角本:要は、勉強ができなかったから(笑)頭のいい大学に行くわけじゃなくて、ただ自分が「大学生活を経験してみたいなあ」という理由だけで大学に行こうとしてたから、できる限り親にお金の負担をかけないように、安いところに行かないとなと。ただ、実際にキャンパスへ行ってみたら、愛知は愛知でも瀬戸(せと)っていうすごい田舎なところで、地元の岡山よりも田舎だったんだけど(笑)

田舎のビリヤード場で出会った、アフロヘアの男

――思い描いていたキャンパスライフとは、少し違ったんですかね...(笑)ただ、自然豊かな環境で4年間を過ごされた後、そこから真逆のイメージでもある「起業」を選ばれた経緯が気になります。でも新卒から会社を立ち上げるまでの間に、2つの会社で働いてるんですよね?

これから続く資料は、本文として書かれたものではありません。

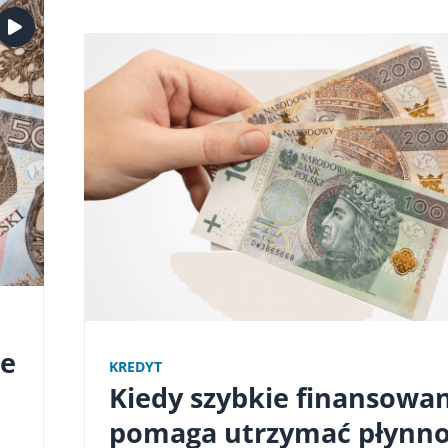
ie
KREDYT
Kiedy szybkie finansowa
pomaga utrzymać płynno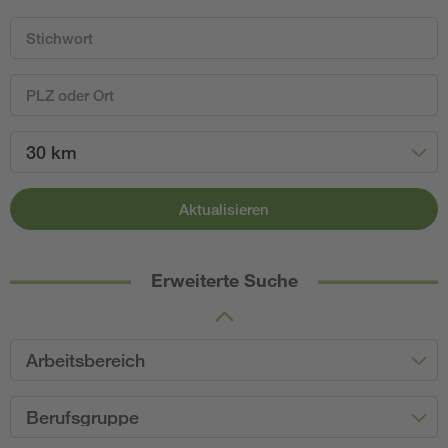
30 km
Aktualisieren
Erweiterte Suche
Arbeitsbereich
Berufsgruppe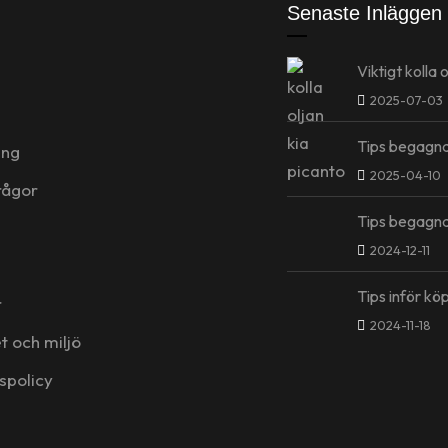
Senaste Inläggen
Viktigt kolla 
2025-07-03
Tips begagna
ing
2025-04-10
rågor
Tips begagn
2024-12-11
Tips inför kö
r
2024-11-18
t och miljö
tspolicy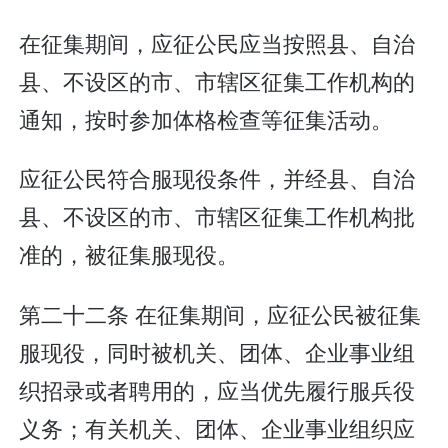
在征集期间，应征公民应当按照县、自治
县、不设区的市、市辖区征集工作机构的
通知，按时参加体格检查等征集活动。
应征公民符合服现役条件，并经县、自治
县、不设区的市、市辖区征集工作机构批
准的，被征集服现役。
第二十二条 在征集期间，应征公民被征集
服现役，同时被机关、团体、企业事业组
织招录或者聘用的，应当优先履行服兵役
义务；有关机关、团体、企业事业组织应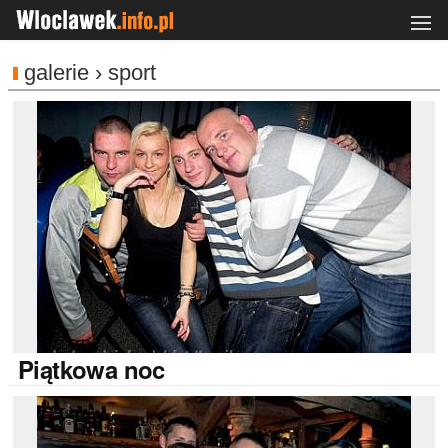
galerie › sport
Piątkowa
noc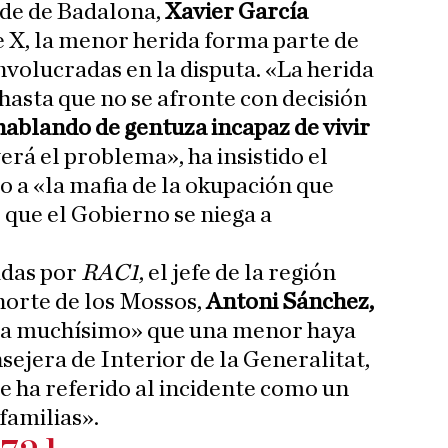
lde de Badalona,
Xavier García
 X, la menor herida forma parte de
involucradas en la disputa. «La herida
 hasta que no se afronte con decisión
ablando de gentuza incapaz de vivir
erá el problema», ha insistido el
o a «la mafia de la okupación que
 que el Gobierno se niega a
idas por
RAC1
, el jefe de la región
norte de los Mossos,
Antoni Sánchez,
pa muchísimo» que una menor haya
sejera de Interior de la Generalitat,
se ha referido al incidente como un
familias».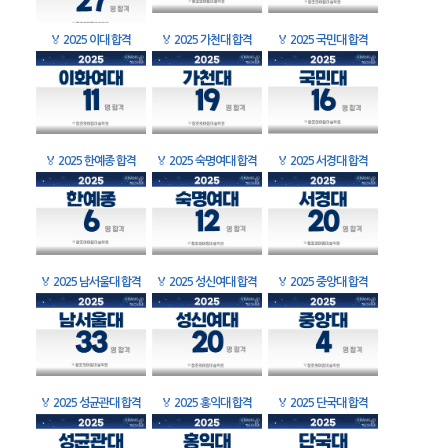
🏅
2025 이대 합격
🏅
2025 가천대 합격
🏅
2025 국민대 합격
🏅
2025 한예종 합격
🏅
2025 숙명여대 합격
🏅
2025 서경대 합격
🏅
2025 남서울대 합격
🏅
2025 성신여대 합격
🏅
2025 중앙대 합격
🏅
2025 성균관대 합격
🏅
2025 홍익대 합격
🏅
2025 단국대 합격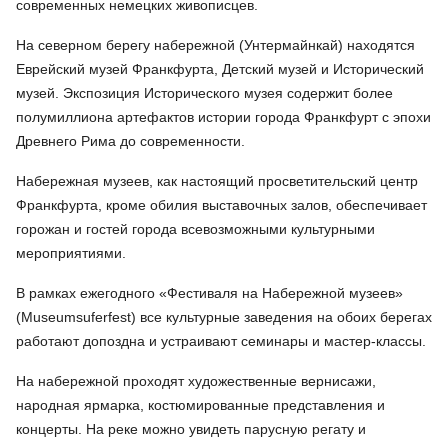
современных немецких живописцев.
На северном берегу набережной (Унтермайнкай) находятся
Еврейский музей Франкфурта, Детский музей и Исторический
музей. Экспозиция Исторического музея содержит более
полумиллиона артефактов истории города Франкфурт с эпохи
Древнего Рима до современности.
Набережная музеев, как настоящий просветительский центр
Франкфурта, кроме обилия выставочных залов, обеспечивает
горожан и гостей города всевозможными культурными
мероприятиями.
В рамках ежегодного «Фестиваля на Набережной музеев»
(Museumsuferfest) все культурные заведения на обоих берегах
работают допоздна и устраивают семинары и мастер-классы.
На набережной проходят художественные вернисажи,
народная ярмарка, костюмированные представления и
концерты. На реке можно увидеть парусную регату и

角本:大学卒業後の話をする前に、もう少し大学時代の話をすると、実は最初の2年で4年分の単位をほとんど取っちゃったのね。だから3年生以降は、週に1回とか、月に1回とかくらいのペースでしか、学校に行かなくなって。ヒマだったから、パチンコやビリヤードをやってた。そしたら、ぼくと同じビリヤード場で、平日の昼間から遊びに来てるアフロヘアのとある3人組を、よく見かけるようになって。すごく目立ってたんだけど、明らかに学生ではなかったから、声をかけてみたの。「どんなお仕事されてるんですか?」って。

――そしたらなんと...?

角本:「おれらの仕事場に遊びに来いよ」って。行ってみたら工房だった。彼ら、人形やコーヒーカップをつくるデザイナーだったの。そしたらいきなり「角本、この仕事場を掃除してくれ」って。なんでだよ!と思ったけど、まあいいかと思って掃除したら、今度は「車の運転手をやってほしい」と。けどヒマだったし、代わりにご飯をごちそうしてもらえたし、何より彼らといるのが楽しかったから、どんどん彼らと過ごす時間が長くなっていったのね。そしたら大学を卒業するとき、その3人組のリーダーから「角本、おれはお前と一緒に働きたい」と言ってもらって。

――それはうれしい言葉ですね。

角本:ただ、その言葉に続けて「けど、おれはお前に社会常識を教えてあげられない。知り合いの会社を紹介するから、まずは1年そこで働いてこい」と言われて。それで紹介してもらったのが、名古屋安井家具だったの。それから実際に1年後に、そのリーダーが立ち上げたBEE HOUSEに入社して。最初はぼく入れて、7人くらいだったかな。けどそこから5年くらいの間に、北海道から沖縄まで日本中、あとサンフランシスコにも事務所をつくった。

――すごい急拡大...!

角本:集まってきた一人ひとりのエネルギーが大きかったんだよね。ただ、みんな組織向きの人間ではないわけ。だから規模が拡大したときに、組織のなかで軋轢が生まれるようになったの。本当はそこで組織をマネジメントする役割のひとが必要なんだけど、会社を立ち上げたリーダーのひとが、他のメンバーに任せきれず現場までおりてきてしまったり、デザイン側とビジネス側の意見で衝突してしまったりと、もう本当に会社が崩壊寸前までいって。このままでは潰れてしまうなっていうタイミングで、自分の会社をつくることにした。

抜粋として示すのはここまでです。